Concentrator PV Systems
The primary reason for using concentrators is to be able to use less solar cell material in a PV system. PV cells are the most expensive components of a PV system, on a per-area basis. A concentrator makes use of relatively inexpensive materials such as plastic lenses and metal housings to capture the solar energy shining on a fairly large area and focus that energy onto a smaller area, where the solar cell is. One measure of the effectiveness of this approach is the concentration ratio—in other words, how much concentration the cell is receiving.
Several advantages of concentrator PV systems, as compared to flat-plate systems, can be enumerated. Concentrator systems increase the power output while reducing the size or number of cells needed. An additional advantage is that a solar cell's efficiency increases under concentrated light. How much that efficiency increases depends largely on the design of the solar cell and the material used to make it. Another advantage is that a concentrator can be made of small individual cells. This is an advantage because it is harder to produce large-area, high-efficiency solar cells than it is to produce small-area cells.
However, several challenges exist to using concentrators. For example, the required concentrating optics are significantly more expensive than the simple covers needed for flat-plate solar systems, and most concentrators must track the sun throughout the day and year to be effective. Thus, achieving higher concentration ratios means using not only expensive tracking mechanisms, but also, more precise controls than those of flat-plate systems with stationary structures.
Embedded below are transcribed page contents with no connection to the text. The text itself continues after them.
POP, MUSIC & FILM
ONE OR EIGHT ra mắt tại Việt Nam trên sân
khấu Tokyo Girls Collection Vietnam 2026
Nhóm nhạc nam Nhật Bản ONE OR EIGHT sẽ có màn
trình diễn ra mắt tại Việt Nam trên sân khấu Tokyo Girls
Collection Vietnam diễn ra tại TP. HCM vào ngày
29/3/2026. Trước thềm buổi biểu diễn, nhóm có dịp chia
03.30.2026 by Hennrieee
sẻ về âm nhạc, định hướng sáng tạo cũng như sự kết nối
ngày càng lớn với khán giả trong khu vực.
Both reflectors and lenses have been used to concentrate light for PV systems. The most promising lens for PV applications is the Fresnel lens, which uses a miniature sawtooth design to focus incoming light. When the teeth run in straight rows, the lenses act as line-focusing concentrators. And when the teeth are arranged in concentric circles, light is focused at a central point. However, no lens can transmit 100% of the incident light. The best that lenses can transmit is only 90% to 95%, and in practice, most transmit less. Furthermore, concentrators cannot focus diffuse sunlight, which makes up about 20% of the solar radiation available on a clear day.
High concentration ratios also introduce a heat problem. When excess radiation is concentrated, so is the amount of heat produced. Cell efficiencies decrease as temperatures increase, and higher temperatures also threaten the long-term stability of solar cells. Therefore, the solar cells must be kept cool in a concentrator system.
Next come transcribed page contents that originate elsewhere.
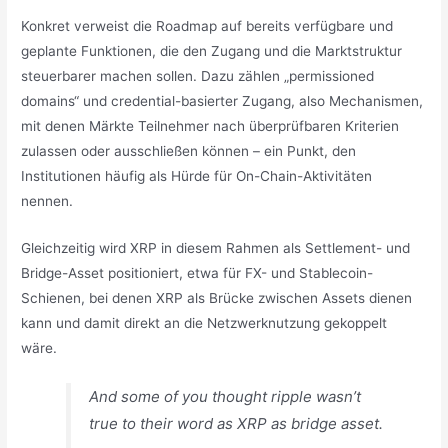
Konkret verweist die Roadmap auf bereits verfügbare und
geplante Funktionen, die den Zugang und die Marktstruktur
steuerbarer machen sollen. Dazu zählen „permissioned
domains“ und credential-basierter Zugang, also Mechanismen,
mit denen Märkte Teilnehmer nach überprüfbaren Kriterien
zulassen oder ausschließen können – ein Punkt, den
Institutionen häufig als Hürde für On-Chain-Aktivitäten
nennen.
Gleichzeitig wird XRP in diesem Rahmen als Settlement- und
Bridge-Asset positioniert, etwa für FX- und Stablecoin-
Schienen, bei denen XRP als Brücke zwischen Assets dienen
kann und damit direkt an die Netzwerknutzung gekoppelt
wäre.
And some of you thought ripple wasn’t
true to their word as XRP as bridge asset.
One of the most important design considerations is to minimize electrical resistance where the external electrical contacts carry off the current generated by the cell. Wide fingers in the contacting electrical grid are ideal for low resistance, but they block too much light from reaching the cell because of their shadow. One solution to the problems of resistance and shadowing is prismatic covers. These special covers act like a prism and direct incoming light to parts of the cell's surface that are between the metal fingers of the electrical contact grid. Another solution is a the back-contact cell, which differs from conventional cells in that both the positive and negative electrical contacts are on the back. Placing all the electrical contacts on the back of the cell eliminates power losses from shadowing, but it also requires exceptionally good-quality silicon material.